═════ Records shown

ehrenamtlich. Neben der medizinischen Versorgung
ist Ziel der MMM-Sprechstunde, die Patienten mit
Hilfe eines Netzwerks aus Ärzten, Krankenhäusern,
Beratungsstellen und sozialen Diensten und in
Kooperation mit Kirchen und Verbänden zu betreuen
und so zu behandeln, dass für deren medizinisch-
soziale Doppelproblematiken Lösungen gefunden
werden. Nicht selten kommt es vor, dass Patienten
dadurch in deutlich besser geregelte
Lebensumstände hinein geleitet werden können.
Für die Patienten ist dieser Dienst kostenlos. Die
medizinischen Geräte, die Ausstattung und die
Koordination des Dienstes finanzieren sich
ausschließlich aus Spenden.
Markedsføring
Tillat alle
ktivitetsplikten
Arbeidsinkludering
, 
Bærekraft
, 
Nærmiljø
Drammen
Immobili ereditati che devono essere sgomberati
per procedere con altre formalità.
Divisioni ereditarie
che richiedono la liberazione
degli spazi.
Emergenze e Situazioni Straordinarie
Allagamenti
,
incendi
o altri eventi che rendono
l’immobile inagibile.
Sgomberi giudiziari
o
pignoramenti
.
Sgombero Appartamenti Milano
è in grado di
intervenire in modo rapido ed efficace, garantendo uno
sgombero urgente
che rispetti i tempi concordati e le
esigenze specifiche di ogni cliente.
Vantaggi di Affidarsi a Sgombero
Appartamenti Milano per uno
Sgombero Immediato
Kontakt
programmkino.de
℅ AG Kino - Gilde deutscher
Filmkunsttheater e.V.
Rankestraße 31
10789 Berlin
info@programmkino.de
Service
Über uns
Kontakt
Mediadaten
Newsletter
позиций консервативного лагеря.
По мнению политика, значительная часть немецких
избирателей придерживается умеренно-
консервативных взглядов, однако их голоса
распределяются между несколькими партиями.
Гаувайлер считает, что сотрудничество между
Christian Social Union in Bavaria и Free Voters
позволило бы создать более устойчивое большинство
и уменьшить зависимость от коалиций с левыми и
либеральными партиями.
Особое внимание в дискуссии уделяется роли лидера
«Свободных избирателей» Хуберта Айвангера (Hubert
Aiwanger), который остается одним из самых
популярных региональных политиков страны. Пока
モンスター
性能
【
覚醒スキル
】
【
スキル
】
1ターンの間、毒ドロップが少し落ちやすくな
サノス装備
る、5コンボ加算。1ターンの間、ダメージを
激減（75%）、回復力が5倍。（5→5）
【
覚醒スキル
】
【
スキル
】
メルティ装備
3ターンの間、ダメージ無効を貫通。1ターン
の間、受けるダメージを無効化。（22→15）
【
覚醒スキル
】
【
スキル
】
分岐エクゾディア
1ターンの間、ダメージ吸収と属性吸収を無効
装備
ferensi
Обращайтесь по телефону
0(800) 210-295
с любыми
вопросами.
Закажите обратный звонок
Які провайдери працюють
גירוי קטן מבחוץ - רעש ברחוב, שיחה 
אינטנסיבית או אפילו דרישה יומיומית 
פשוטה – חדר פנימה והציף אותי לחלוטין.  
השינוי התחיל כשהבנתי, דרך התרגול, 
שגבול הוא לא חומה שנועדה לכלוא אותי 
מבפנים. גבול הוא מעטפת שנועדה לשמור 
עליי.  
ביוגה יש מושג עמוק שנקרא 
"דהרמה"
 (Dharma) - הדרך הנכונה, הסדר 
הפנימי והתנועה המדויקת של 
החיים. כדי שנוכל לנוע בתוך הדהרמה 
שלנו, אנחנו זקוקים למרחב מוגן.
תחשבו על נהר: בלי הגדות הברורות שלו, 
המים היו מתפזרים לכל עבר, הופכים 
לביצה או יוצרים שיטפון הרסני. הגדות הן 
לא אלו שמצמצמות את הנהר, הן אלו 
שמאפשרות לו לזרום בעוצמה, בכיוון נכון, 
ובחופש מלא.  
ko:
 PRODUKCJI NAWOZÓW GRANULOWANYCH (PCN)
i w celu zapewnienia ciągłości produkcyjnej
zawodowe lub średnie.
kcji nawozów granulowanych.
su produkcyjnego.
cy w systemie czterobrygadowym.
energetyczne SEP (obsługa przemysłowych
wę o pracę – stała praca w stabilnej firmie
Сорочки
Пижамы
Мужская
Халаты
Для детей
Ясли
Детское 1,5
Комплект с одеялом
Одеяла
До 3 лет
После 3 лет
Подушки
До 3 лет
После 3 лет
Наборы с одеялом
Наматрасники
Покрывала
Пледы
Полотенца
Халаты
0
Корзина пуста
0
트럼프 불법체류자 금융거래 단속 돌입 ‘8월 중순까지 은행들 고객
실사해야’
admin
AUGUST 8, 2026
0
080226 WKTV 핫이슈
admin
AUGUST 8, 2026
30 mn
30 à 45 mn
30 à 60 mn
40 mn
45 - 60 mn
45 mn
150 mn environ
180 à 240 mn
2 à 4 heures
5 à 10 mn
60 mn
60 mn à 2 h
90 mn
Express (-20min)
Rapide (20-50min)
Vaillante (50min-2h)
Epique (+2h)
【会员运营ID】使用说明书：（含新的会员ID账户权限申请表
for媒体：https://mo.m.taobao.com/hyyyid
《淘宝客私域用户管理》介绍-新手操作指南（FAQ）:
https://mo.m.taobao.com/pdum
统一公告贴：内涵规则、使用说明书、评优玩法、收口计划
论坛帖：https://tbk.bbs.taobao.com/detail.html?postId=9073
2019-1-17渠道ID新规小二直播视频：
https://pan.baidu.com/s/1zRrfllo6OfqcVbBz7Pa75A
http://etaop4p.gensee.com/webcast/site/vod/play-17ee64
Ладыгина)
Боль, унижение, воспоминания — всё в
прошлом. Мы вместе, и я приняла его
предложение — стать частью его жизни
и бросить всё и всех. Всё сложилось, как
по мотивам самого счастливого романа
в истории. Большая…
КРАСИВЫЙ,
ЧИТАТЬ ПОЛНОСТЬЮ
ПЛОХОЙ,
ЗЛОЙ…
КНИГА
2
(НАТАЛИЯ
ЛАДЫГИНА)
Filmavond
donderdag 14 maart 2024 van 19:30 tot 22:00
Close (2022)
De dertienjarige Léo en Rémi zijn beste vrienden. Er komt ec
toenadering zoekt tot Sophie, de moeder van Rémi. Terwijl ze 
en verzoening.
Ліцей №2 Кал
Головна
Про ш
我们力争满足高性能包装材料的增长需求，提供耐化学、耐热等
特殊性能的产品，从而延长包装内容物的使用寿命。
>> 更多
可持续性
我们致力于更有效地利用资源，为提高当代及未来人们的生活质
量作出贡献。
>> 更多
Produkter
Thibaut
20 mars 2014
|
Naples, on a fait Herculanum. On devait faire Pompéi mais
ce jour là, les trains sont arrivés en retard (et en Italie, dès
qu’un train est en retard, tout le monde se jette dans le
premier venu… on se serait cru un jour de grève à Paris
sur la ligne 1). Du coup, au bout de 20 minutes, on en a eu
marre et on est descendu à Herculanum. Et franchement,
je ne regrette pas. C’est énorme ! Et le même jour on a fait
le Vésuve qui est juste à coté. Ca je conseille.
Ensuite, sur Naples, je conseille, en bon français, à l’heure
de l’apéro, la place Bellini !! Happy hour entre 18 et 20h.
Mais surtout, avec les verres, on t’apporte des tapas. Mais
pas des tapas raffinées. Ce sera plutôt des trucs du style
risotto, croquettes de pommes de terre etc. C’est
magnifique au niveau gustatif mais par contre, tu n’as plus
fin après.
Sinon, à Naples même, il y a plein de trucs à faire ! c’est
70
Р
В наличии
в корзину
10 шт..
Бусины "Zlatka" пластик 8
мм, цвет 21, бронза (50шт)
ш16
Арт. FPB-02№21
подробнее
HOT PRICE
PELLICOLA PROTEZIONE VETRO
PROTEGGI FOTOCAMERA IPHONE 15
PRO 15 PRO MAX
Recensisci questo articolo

══════════

▸ **Task directions**: Report back every line of the entries in which "Appartamenti" occurs.

▸ **Task solution**:
Sgombero Appartamenti Milano
Appartamenti Milano per uno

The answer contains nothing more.